The full registry interface is defined in pkg/extension/registry.go. Constructor signatures follow a uniform func(ctx context.Context, cfg map[string]any) (T, error) pattern for all five surfaces.


Policy and posture

Vox is air-gapped by default. No audio data, transcript, or credential leaves the host unless an operator explicitly enables a networked sink.

flowchart TD
    START([Pipeline.Run called]) --> GATE{Policy gate\nnon-nil?}
    GATE -- No --> SKIP[Skip check\nlegacy / test mode]
    GATE -- Yes --> CHECK[Check each sink's\nNetworkScope against gate]
    CHECK --> ALLOWED{All sinks\nallowed?}
    ALLOWED -- Yes --> PIPELINE[Execute pipeline]
    ALLOWED -- No --> CONSENT{Interactive\nmode?}
    CONSENT -- Yes --> PROMPT[Show per-sink\nconsent prompt]
    PROMPT --> PERSIST[Persist decision\nto ~/.vox/policy.json]
    PERSIST --> ALLOWED
    CONSENT -- No --> ERR[Return PolicyError\nheadless / daemon]
    SKIP --> PIPELINE

Posture summary:

Dimension Default Override
Network egress Denied unless explicitly allowed --i-accept-network-egress or interactive consent
Consent persistence ~/.vox/policy.json per-sink per-endpoint Cleared on sink reconfiguration
Edition switch OSS binary = OSS backends only Enterprise binary adds backends via registry shadowing
Air-gap enforcement policy.Gate checks sink.Capabilities.NetworkScope before orchestrator.Run Nil gate = no check (test / legacy)
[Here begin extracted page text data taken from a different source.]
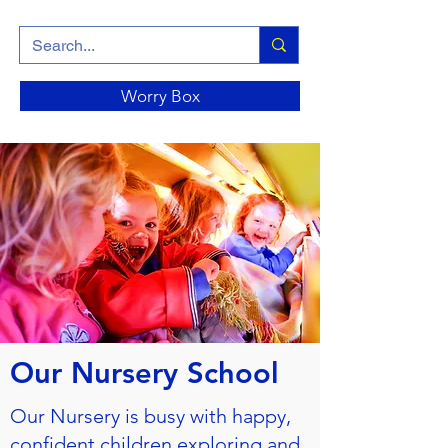
Worry Box
Our Nursery School
Our Nursery is busy with happy,
confident children exploring and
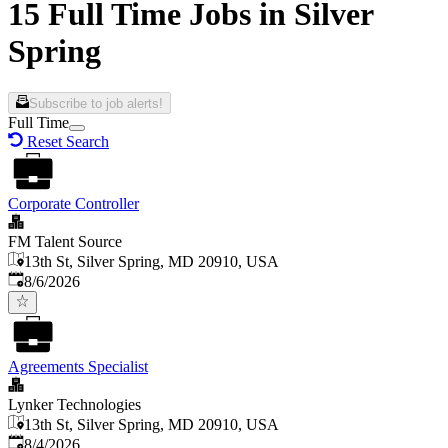
15 Full Time Jobs in Silver
Spring
Subscribe to job alerts!
Full Time
Reset Search
Corporate Controller
FM Talent Source
13th St, Silver Spring, MD 20910, USA
Published
:
8/6/2026
Agreements Specialist
Lynker Technologies
13th St, Silver Spring, MD 20910, USA
Published
:
8/4/2026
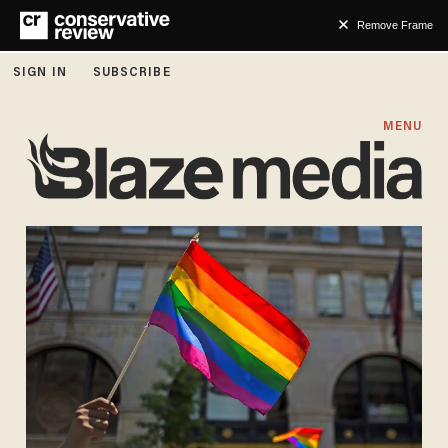
Remove Frame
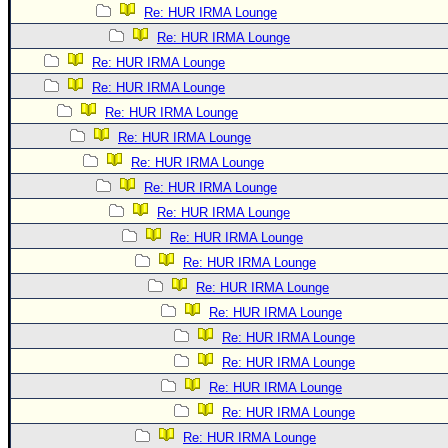
Re: HUR IRMA Lounge
Re: HUR IRMA Lounge
Re: HUR IRMA Lounge
Re: HUR IRMA Lounge
Re: HUR IRMA Lounge
Re: HUR IRMA Lounge
Re: HUR IRMA Lounge
Re: HUR IRMA Lounge
Re: HUR IRMA Lounge
Re: HUR IRMA Lounge
Re: HUR IRMA Lounge
Re: HUR IRMA Lounge
Re: HUR IRMA Lounge
Re: HUR IRMA Lounge
Re: HUR IRMA Lounge
Re: HUR IRMA Lounge
Re: HUR IRMA Lounge
Re: HUR IRMA Lounge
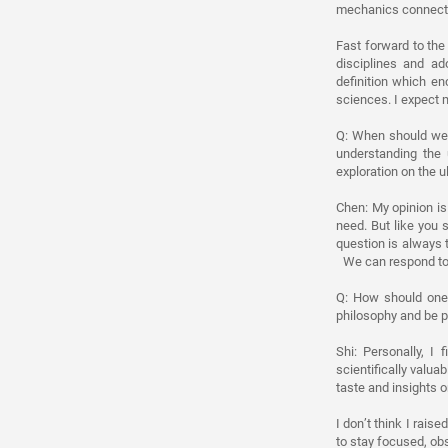
mechanics connects 
Fast forward to the
disciplines and a
definition which e
sciences. I expect m
Q: When should we 
understanding the 
exploration on the u
Chen: My opinion is
need. But like you 
question is always t
We can respond to t
Q: How should one 
philosophy and be pa
Shi: Personally, I
scientifically valu
taste and insights 
I don’t think I rais
to stay focused, ob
The internal/policy/consent sub-package manages the interactive prompt and the persisted JSON. The --i-accept-network-egress flag bypasses the prompt for CI and scripted environments.


ADR index

ADR Title Status
ADR-0003 Audit v1 stream design Accepted
ADR-0005 BYOK / org credentials (pooled model 1) Accepted

Additional architecture decision records are forthcoming. When filing a new ADR, use the research template at docs/research/_template-vendor-evaluation.md as a starting point for the problem/options/decision structure until a dedicated ADR template is published.